## Given information
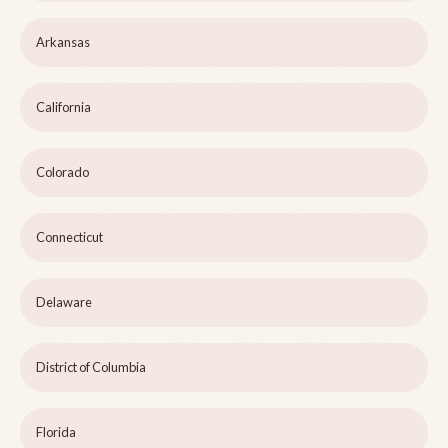
Arkansas
California
Colorado
Connecticut
Delaware
District of Columbia
Florida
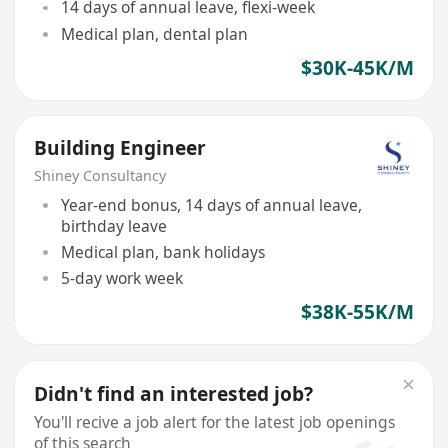
14 days of annual leave, flexi-week
Medical plan, dental plan
$30K-45K/M
Building Engineer
Shiney Consultancy
Year-end bonus, 14 days of annual leave,
birthday leave
Medical plan, bank holidays
5-day work week
$38K-55K/M
Didn't find an interested job?
You'll recive a job alert for the latest job openings
of this search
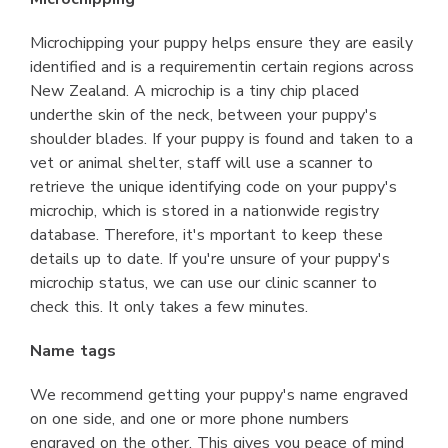
Microchipping your puppy helps ensure they are easily
identified and is a requirementin certain regions across
New Zealand. A microchip is a tiny chip placed
underthe skin of the neck, between your puppy's
shoulder blades. If your puppy is found and taken to a
vet or animal shelter, staff will use a scanner to
retrieve the unique identifying code on your puppy's
microchip, which is stored in a nationwide registry
database. Therefore, it's mportant to keep these
details up to date. If you're unsure of your puppy's
microchip status, we can use our clinic scanner to
check this. It only takes a few minutes.
Name tags
We recommend getting your puppy's name engraved
on one side, and one or more phone numbers
engraved on the other. This gives you peace of mind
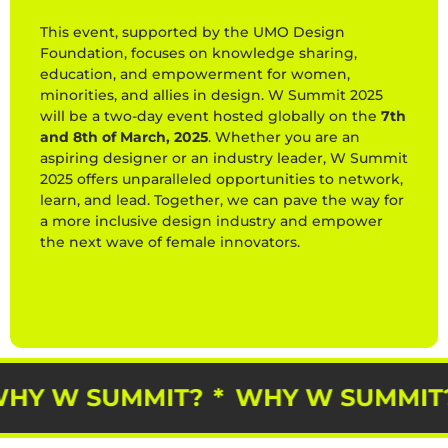
This event, supported by the UMO Design
Foundation, focuses on knowledge sharing,
education, and empowerment for women,
minorities, and allies in design. W Summit 2025
will be a two-day event hosted globally on the
7th
and 8th of March, 2025
. Whether you are an
aspiring designer or an industry leader, W Summit
2025 offers unparalleled opportunities to network,
learn, and lead. Together, we can pave the way for
a more inclusive design industry and empower
the next wave of female innovators.
*
WHY W SUMMIT?
*
WHY W SUMM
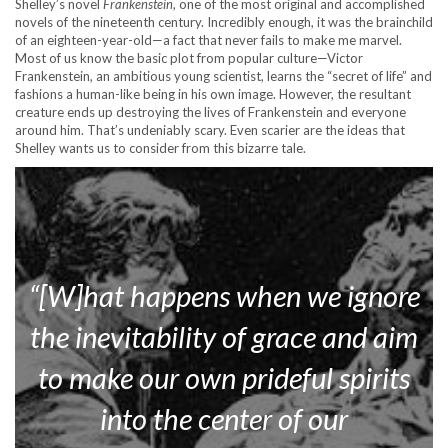
Shelley’s novel
Frankenstein
, one of the most original and accomplished
novels of the nineteenth century. Incredibly enough, it was the brainchild
of an eighteen-year-old—a fact that never fails to make me marvel.
Most of us know the basic plot from popular culture—Victor
Frankenstein, an ambitious young scientist, learns the “secret of life” and
fashions a human-like being in his own image. However, the resultant
creature ends up destroying the lives of Frankenstein and everyone
around him. That’s undeniably scary. Even scarier are the ideas that
Shelley wants us to consider from this bizarre tale.
“[W]hat happens when we ignore
the inevitability of grace and aim
to make our own prideful spirits
into the center of our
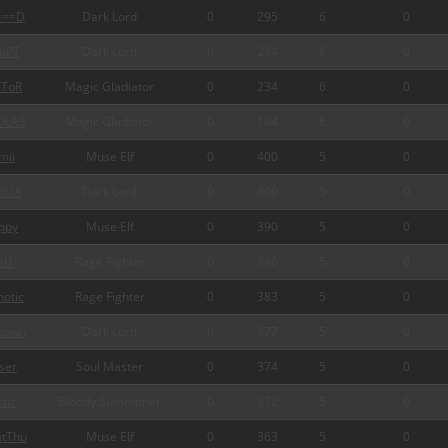
===D
Dark Lord
0
295
6
0
uPT
Dark Lord
0
234
6
0
ToR
Magic Gladiator
0
234
6
0
OLAS
Magic Gladiator
0
104
6
0
mii
Muse Elf
0
400
5
0
DUA
Dark Lord
0
400
5
0
ppy
Muse Elf
0
390
5
0
d1
Rage Fighter
0
386
5
0
otic
Rage Fighter
0
383
5
0
nown
Dark Lord
0
377
5
0
ser
Soul Master
0
374
5
0
tic
Bloody Summoner
0
372
5
0
tThu
Muse Elf
0
363
5
0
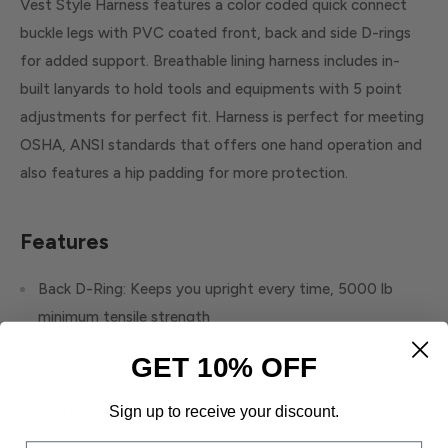
Vest Style Harness features a color coded quick connect
buckle legs with PVC coated front, back and side D-rings
for added support. Breathable lining harness includes in-
built lanyards to hold tools and equipments with 5 point
adjustments for perfect fit. Harness is perfect for meeting
OSHA, ANSI standards that offers one hand operation and
also features a hip padding for more protection.
Features
Back D-Ring: Keeps you upright every time, 5000 lb
minimum tensile strength
Torso buckles: Hold straps firmly in place, adjust easily
GET 10% OFF
and complete the 5-point adjustment system
420 lb capacity for tool carrying options
Sign up to receive your discount.
Quick connect buckles: Provide one-handed operation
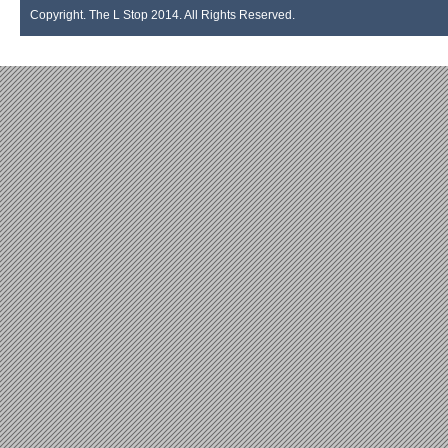
Copyright. The L Stop 2014. All Rights Reserved.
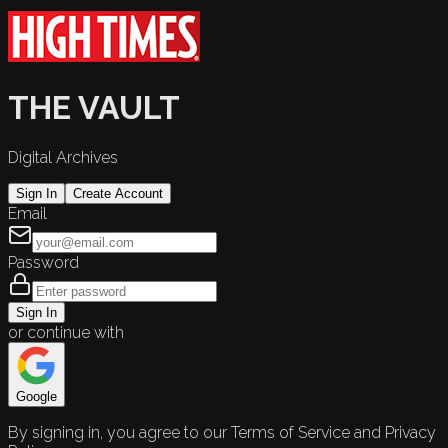
THE VAULT
Digital Archives
Sign In
Create Account
Email
Password
Sign In
or continue with
Google
By signing in, you agree to our Terms of Service and Privacy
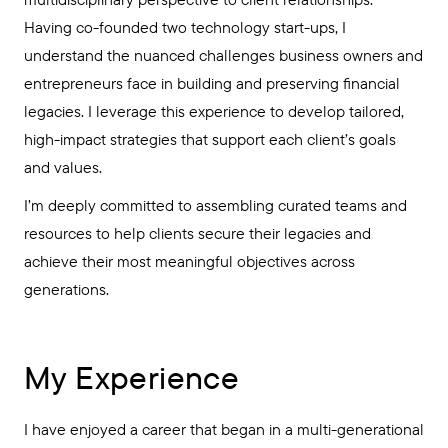
Having co-founded two technology start-ups, I
understand the nuanced challenges business owners and
entrepreneurs face in building and preserving financial
legacies. I leverage this experience to develop tailored,
high-impact strategies that support each client’s goals
and values.
I’m deeply committed to assembling curated teams and
resources to help clients secure their legacies and
achieve their most meaningful objectives across
generations.
My Experience
I have enjoyed a career that began in a multi-generational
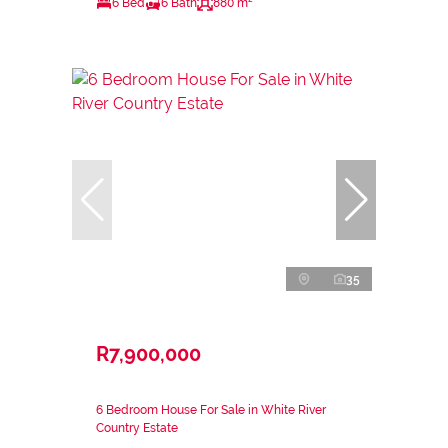
6 Bed
6 Bath
880 m²
35
R7,900,000
6 Bedroom House For Sale in White River
Country Estate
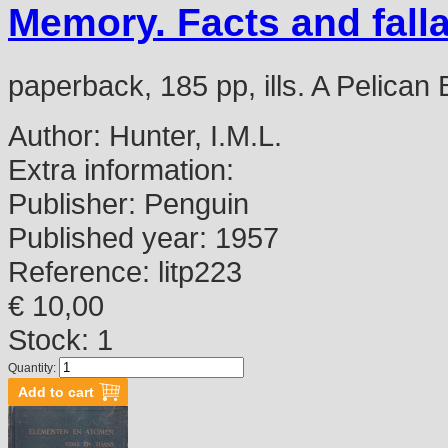
Memory. Facts and fall
paperback, 185 pp, ills. A Pelican
Author:
Hunter, I.M.L.
Extra information:
Publisher:
Penguin
Published year:
1957
Reference:
litp223
€ 10,00
Stock: 1
Quantity:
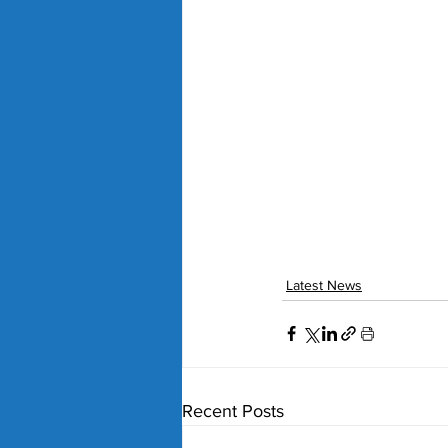
Latest News
Recent Posts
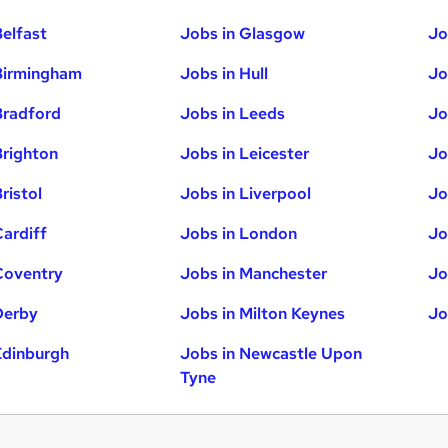
Belfast
Jobs in Glasgow
Jo
Birmingham
Jobs in Hull
Jo
Bradford
Jobs in Leeds
Jo
Brighton
Jobs in Leicester
Jo
ristol
Jobs in Liverpool
Jo
Cardiff
Jobs in London
Jo
Coventry
Jobs in Manchester
Jo
Derby
Jobs in Milton Keynes
Jo
Edinburgh
Jobs in Newcastle Upon
Tyne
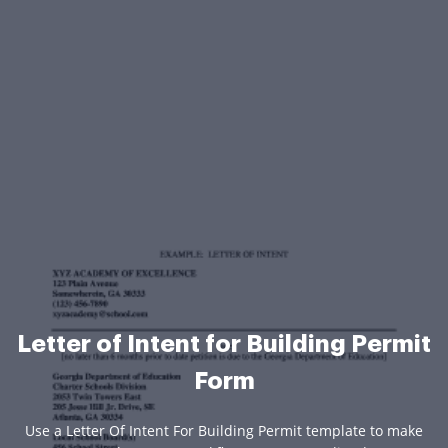
Letter of Intent for Building Permit
Form
Use a Letter Of Intent For Building Permit template to make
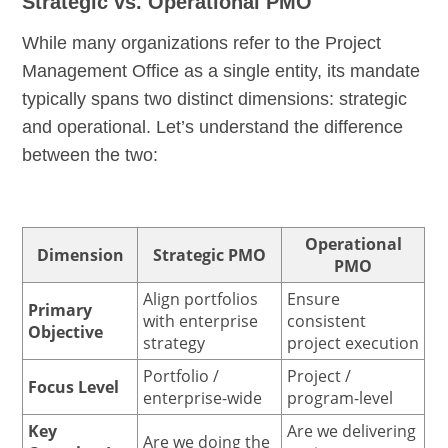
Strategic vs. Operational PMO
While many organizations refer to the Project
Management Office as a single entity, its mandate
typically spans two distinct dimensions: strategic
and operational. Let’s understand the difference
between the two:
Operational
Dimension
Strategic PMO
PMO
Align portfolios
Ensure
Primary
with enterprise
consistent
Objective
strategy
project execution
Portfolio /
Project /
Focus Level
enterprise-wide
program-level
Key
Are we delivering
Are we doing the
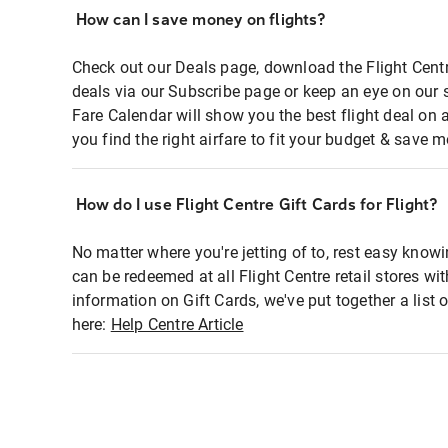
How can I save money on flights?
Check out our Deals page, download the Flight Centr
deals via our Subscribe page or keep an eye on our 
Fare Calendar will show you the best flight deal on 
you find the right airfare to fit your budget & save m
How do I use Flight Centre Gift Cards for Flight?
No matter where you're jetting of to, rest easy knowi
can be redeemed at all Flight Centre retail stores wi
information on Gift Cards, we've put together a lis
here:
Help Centre Article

## What to work on
Look through the listing above for the line with "District of Columbia" and the line with "novels of the". Write out exactly those lines and everything between, leaving out pictures.

## Output for this exercise
District of Columbia
Florida
14 days of annual leave, flexi-week
Medical plan, dental plan
$30K-45K/M
Building Engineer
Shiney Consultancy
Year-end bonus, 14 days of annual leave,
birthday leave
Medical plan, bank holidays
5-day work week
$38K-55K/M
Didn't find an interested job?
You'll recive a job alert for the latest job openings
of this search
Microchipping your puppy helps ensure they are easily
identified and is a requirementin certain regions across
New Zealand. A microchip is a tiny chip placed
underthe skin of the neck, between your puppy's
shoulder blades. If your puppy is found and taken to a
vet or animal shelter, staff will use a scanner to
retrieve the unique identifying code on your puppy's
microchip, which is stored in a nationwide registry
database. Therefore, it's mportant to keep these
details up to date. If you're unsure of your puppy's
microchip status, we can use our clinic scanner to
check this. It only takes a few minutes.
Name tags
We recommend getting your puppy's name engraved
on one side, and one or more phone numbers
engraved on the other. This gives you peace of mind
This event, supported by the UMO Design
Foundation, focuses on knowledge sharing,
education, and empowerment for women,
minorities, and allies in design. W Summit 2025
will be a two-day event hosted globally on the
7th
and 8th of March, 2025
. Whether you are an
aspiring designer or an industry leader, W Summit
2025 offers unparalleled opportunities to network,
learn, and lead. Together, we can pave the way for
a more inclusive design industry and empower
the next wave of female innovators.
*
WHY W SUMMIT?
*
WHY W SUMM
Shelley’s novel
Frankenstein
, one of the most original and accomplished
novels of the nineteenth century. Incredibly enough, it was the brainchild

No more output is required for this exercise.